Aber die Kämpfer der Fact gehören doch mehrheitlich der Volksgruppe der Tobu an.

Ich bin aus Mundu im Süden des Tschad und ich bin Christ - wir sind auch im Osten und Westen vertreten. Dass der Anführer der FACT aus dem Norden kommt und wie viele seiner Mitstreiter Tobu ist, macht uns nicht zu einer ethnischen Bewegung.

Wie ist die Lage im Tschad zurzeit?

Frankreich versucht alles, um einen nationalen Dialog zu verhindern und seine Interessen in der Region durchzusetzen. Wir können die von den Militärs verordnete Regierung nicht akzeptieren, wir wollen einen verfassungsgemäßen Übergangsprozess, wie er nach dem Tod des Präsidenten vorgesehen ist. Die Blockade eines nationalen Dialogs hat uns schon vor dem Tod Idriss Débys dazu gezwungen, eine Oppositionsallianz zu formen, die das durchsetzt, was die Mehrheit der Tschadier will.

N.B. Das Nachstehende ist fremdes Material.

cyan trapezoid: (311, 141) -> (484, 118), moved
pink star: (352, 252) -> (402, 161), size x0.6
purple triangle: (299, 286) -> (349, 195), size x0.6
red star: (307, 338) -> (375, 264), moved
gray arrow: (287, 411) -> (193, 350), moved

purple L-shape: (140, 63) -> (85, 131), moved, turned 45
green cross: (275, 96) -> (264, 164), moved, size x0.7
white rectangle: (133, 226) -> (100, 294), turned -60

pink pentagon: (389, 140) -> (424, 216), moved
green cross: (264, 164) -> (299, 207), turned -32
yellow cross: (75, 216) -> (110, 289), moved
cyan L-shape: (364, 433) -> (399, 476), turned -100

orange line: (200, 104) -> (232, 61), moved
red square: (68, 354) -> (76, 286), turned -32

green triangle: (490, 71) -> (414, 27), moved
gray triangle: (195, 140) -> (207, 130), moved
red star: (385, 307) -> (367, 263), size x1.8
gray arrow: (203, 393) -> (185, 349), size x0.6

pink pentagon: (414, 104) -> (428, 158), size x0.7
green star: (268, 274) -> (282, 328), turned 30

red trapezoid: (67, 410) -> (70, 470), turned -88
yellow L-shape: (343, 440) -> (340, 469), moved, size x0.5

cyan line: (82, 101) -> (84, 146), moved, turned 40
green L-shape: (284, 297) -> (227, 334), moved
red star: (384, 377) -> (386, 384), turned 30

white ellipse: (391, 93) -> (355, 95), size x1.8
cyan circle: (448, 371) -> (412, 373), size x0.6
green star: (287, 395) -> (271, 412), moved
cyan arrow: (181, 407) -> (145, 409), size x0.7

Ist der Tschad zwischen den Ethnien gespalten?

Es gibt im Süden mehrheitlich Christen, im Norden mehrheitlich Muslime und dazu 250 ethnische Gruppen. Niemand hat die genauen Zahlen. Ich weiß zum Beispiel nicht, wie viele Christen im Süden leben. Aber es ist auch nicht wichtig, denn die ethnischen und religiösen Grenzen dürfen nicht im Vordergrund stehen; sie wurden unter Déby missbraucht. In einem demokratischen Land geht das nicht. Daher kritisiere ich auch scharf, was der französische Außenminister Jean-Yves Le Drian in einer Rede geäußert hat: Er behauptet, dass die Volksgruppe der Tobu mithilfe der FACT die Macht im Tschad übernehmen wolle.

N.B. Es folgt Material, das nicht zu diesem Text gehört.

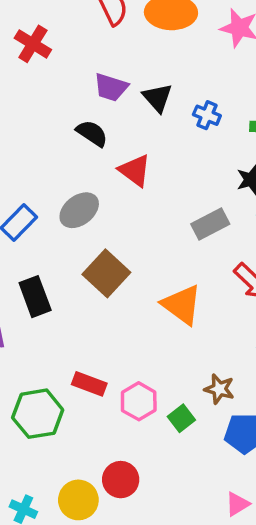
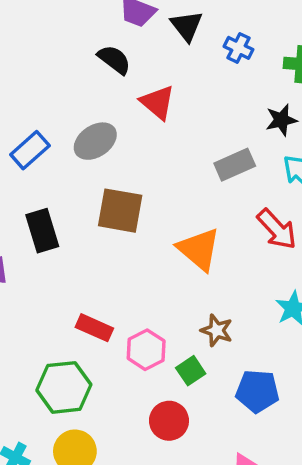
brown square: (106, 273) -> (120, 211), turned -36
brown star: (219, 389) -> (217, 330), moved
green hexagon: (38, 414) -> (64, 387), moved
red circle: (121, 480) -> (169, 421), moved

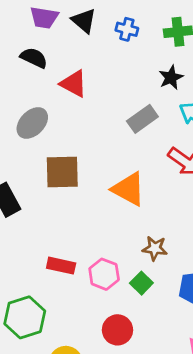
green hexagon: (64, 387) -> (25, 317), moved
red circle: (169, 421) -> (117, 330), moved

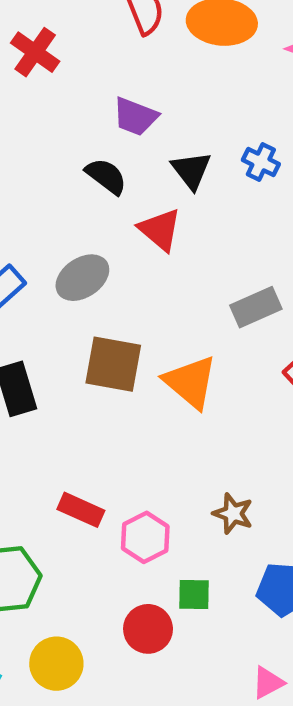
black triangle: (84, 21) -> (191, 170), moved
orange triangle: (128, 189) -> (190, 382), moved
green square: (141, 283) -> (194, 595), moved, turned 35

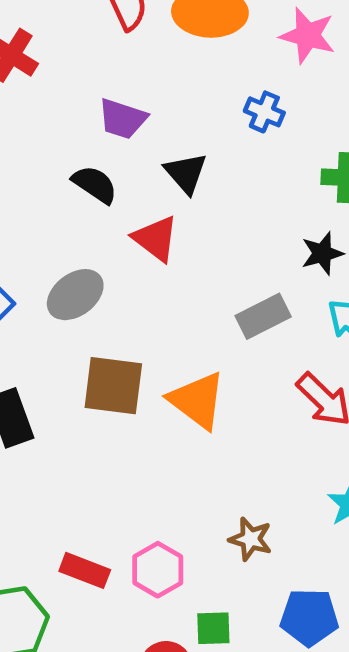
blue cross: (261, 162) -> (264, 112), moved
red rectangle: (81, 510) -> (85, 570), moved

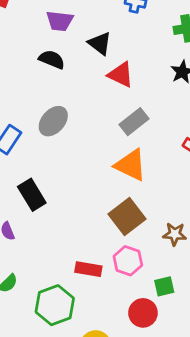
red triangle: (156, 239) -> (121, 75), moved
gray rectangle: (263, 316) -> (134, 122), moved
brown square: (113, 386) -> (127, 217), moved, turned -33

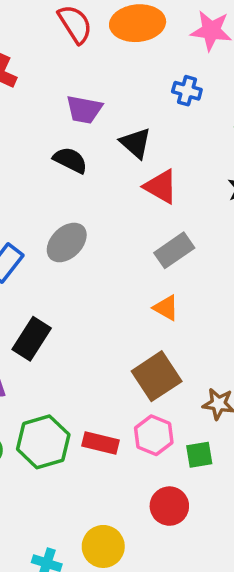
orange triangle: (131, 165) -> (166, 308), size x0.6
black rectangle: (32, 195) -> (32, 339), turned 60
green square: (164, 286) -> (199, 455), moved
green hexagon: (55, 305) -> (43, 442), moved

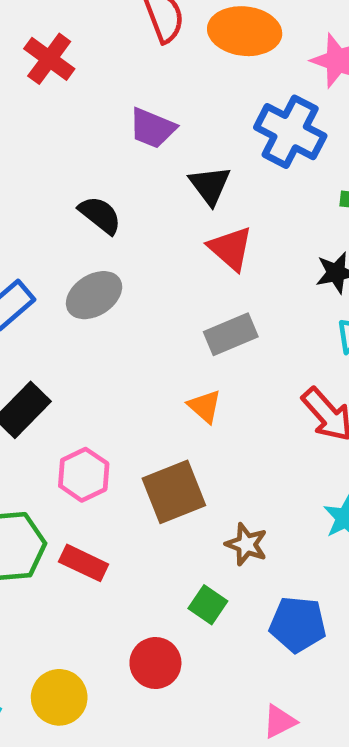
blue cross: (187, 91) -> (290, 132), size x1.8
black semicircle: (70, 160) -> (100, 215), moved
pink hexagon: (154, 435) -> (84, 475), moved
green square: (199, 455) -> (208, 605), turned 32

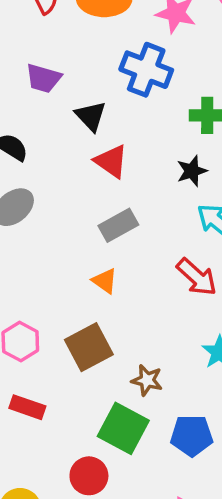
green square: (208, 605) -> (123, 428), size x1.8

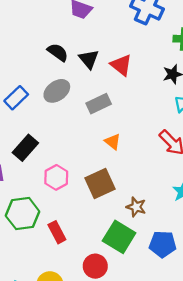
black triangle: (91, 116) -> (89, 59), moved
gray rectangle: (118, 225) -> (99, 104), moved
red rectangle: (27, 407) -> (57, 232), moved, turned 40

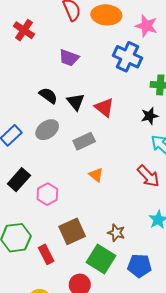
pink hexagon: (56, 177) -> (47, 194), moved
brown square: (100, 183) -> (72, 231), moved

Gleichzeitig hat Frankreich eine Armee unterstützt, die hauptsächlich aus Zaghawa besteht, einer ethnischen Gruppe, die nur acht Prozent der Bevölkerung ausmacht, aber durch den Déby-Clan an der Macht ist. Die Aussagen von Le Drian sind in einer Region mit so vielen ethnischen Gruppen auf beiden Seiten vieler Landesgrenzen extrem gefährlich.

Wollen Sie damit sagen, dass der Versuch der FACT, die Regierung zu stürzen - so wie es andere Gruppen in den letzen Jahren bereits versucht haben -, zu einem ethnischen Konflikt wie in Ruanda führen kann?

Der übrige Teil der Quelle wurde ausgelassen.